Wenn Gott eine Seele auf Erden näher zu sich ruft und ihr die Gnade schenkt, schon in diesem Leben mit ihm in tieferer Verbundenheit zu leben, dann geschehen bestimmte Reinigungen, welche die Liebe des Menschen läutern und vermehren soll!

Um keine Mißverständnisse aufkommen zu lassen und dem Teufel nicht die Gelegenheit zu geben, die Seelen zu erschrecken, sei hier erwähnt, daß der Weg Hiobs nicht für jede Seele in dieser Weise gedacht ist, so wie z.B. auch nicht jeder zu einem blutigen Martyrium wie das eines heiligen Jean de Brébeuf berufen ist!

Aber die Elemente solcher Reinigungswege, die Gott in seiner Weisheit – je nachdem, wie intensiv er eine Seele führen kann – wirksam werden läßt, bleiben für uns alle gültig, auch wenn die letzten Läuterungen erst nach dem Tod erfolgen.

Die »Nacht der Sinne«  besteht unter anderem darin, daß der Mensch in seiner natürlichen Anhänglichkeit an die Dinge dieser Welt, an die sinnlichen Genüsse und von seiner Verhaftung an das Vergängliche geläutert wird. Erinnern wir uns: Der Teufel behauptete, Hiob verehre Gott nur deshalb so sehr, weil Gott ihm so viele Güter geschenkt und sein Leben gesegnet habe. Gott erlaubte daraufhin, daß Hiob all seines Reichtums beraubt wurde! Die Läuterungen gingen für ihn dann noch weiter und betrafen auch seine eigene Gesundheit.

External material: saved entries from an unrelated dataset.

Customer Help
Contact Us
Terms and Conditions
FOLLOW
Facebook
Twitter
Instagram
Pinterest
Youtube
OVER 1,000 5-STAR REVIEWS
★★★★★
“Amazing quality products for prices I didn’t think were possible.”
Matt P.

Das Ziel der Läuterungen besteht darin, daß unsere Liebe zu Gott immer reiner werden soll. Jede ungeordnete Anhänglichkeit – welcher Art auch immer – mindert unsere Antwort der Liebe zu Gott. Wenn ich z.B. wie Hiob viele Güter besitze, kann es durchaus sein, daß ich in meiner Liebe zu Gott auf zweifache Weise beeinträchtigt bin:

  1. ist es möglich, daß ich die Güter selbst zu sehr liebe!
  2. kann meine Liebe zu Gott besonders davon geprägt sein, daß er mich mit Gütern so gesegnet hat.

Beide Gefahren der Beeinträchtigung meiner Liebesfähigkeit bedürfen daher einer Läuterung, denn wir sollen Gott um seinetwillen lieben lernen. So ist der Verlust der irdischen Güter – wie bei Hiob – ein Element der Reinigung und Prüfung, sich in einer solchen Situation ganz auf Gott auszurichten, in ihm tiefer den wahren Schatz zu entdecken und so in der Liebe zu wachsen. Auf diesem Weg wird unsere Liebe auch selbstloser und hängt nicht in erster Linie an den Gaben, die Gott schenkt, sondern an dem Geber, an Gott selbst.

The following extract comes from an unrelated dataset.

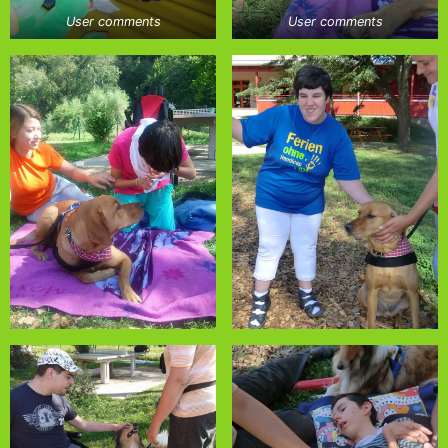
User comments
User comments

Elemente der »Nacht des Geistes« sind Reinigungen des Verstandes, wenn dieser mehr in natürlichen Spekulationen und Überlegungen verhaftet ist, als vom übernatürlichen Licht Gottes erleuchtet zu sein. So ist auch im geistigen Bereich eine Läuterung nötig, weil man manchmal sehr an eigenen Gedanken und Vorstellungen hängt und in Gefahr, diese mehr zu lieben als Gott selbst!

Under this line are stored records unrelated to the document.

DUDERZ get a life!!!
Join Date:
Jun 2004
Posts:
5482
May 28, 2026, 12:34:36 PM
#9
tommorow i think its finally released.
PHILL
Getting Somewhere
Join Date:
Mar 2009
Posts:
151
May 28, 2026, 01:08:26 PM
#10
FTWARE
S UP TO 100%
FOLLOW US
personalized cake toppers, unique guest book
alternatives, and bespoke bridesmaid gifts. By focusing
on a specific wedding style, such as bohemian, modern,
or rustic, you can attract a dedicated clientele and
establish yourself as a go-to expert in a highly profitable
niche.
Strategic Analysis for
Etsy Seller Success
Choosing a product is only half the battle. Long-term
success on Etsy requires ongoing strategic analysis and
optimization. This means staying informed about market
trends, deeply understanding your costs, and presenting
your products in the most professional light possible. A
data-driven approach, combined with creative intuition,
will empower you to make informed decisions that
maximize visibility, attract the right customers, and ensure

Hiob mußte sich mit den Argumenten seiner Freunde auseinandersetzen, und im Laufe dieser Gespräche und im Prozeß der Läuterungen wird der Ausdruck seiner Hingabe an Gott immer reiner, wie wir heute am Ende des Textes lesen können.

Ein weiteres Element der Läuterung kommt auf dem Weg Hiobs noch hinzu: Seine engsten Freunde und Verwandten verstehen ihn nicht und werden ihm fast zu Gegnern! Auch das ist eine Läuterung, damit seine Liebe sich vor allem und ganz auf Gott richtet.

Trotz der für uns erschreckenden Momente der Läuterung Hiobs ist das Ziel – von Gott her gesehen – klar: Hiob besteht die Prüfungen und der Sieg der Liebe wird sichtbar. Diese Absicht verfolgt Gott immer, auch wenn wir es in dunklen Nächten manchmal nicht zu erkennen vermögen. Deshalb ist unser Vertrauen gefragt! Mit dem Vertrauen können wir den Herrn sehr ehren, gerade in Zeiten der Prüfung!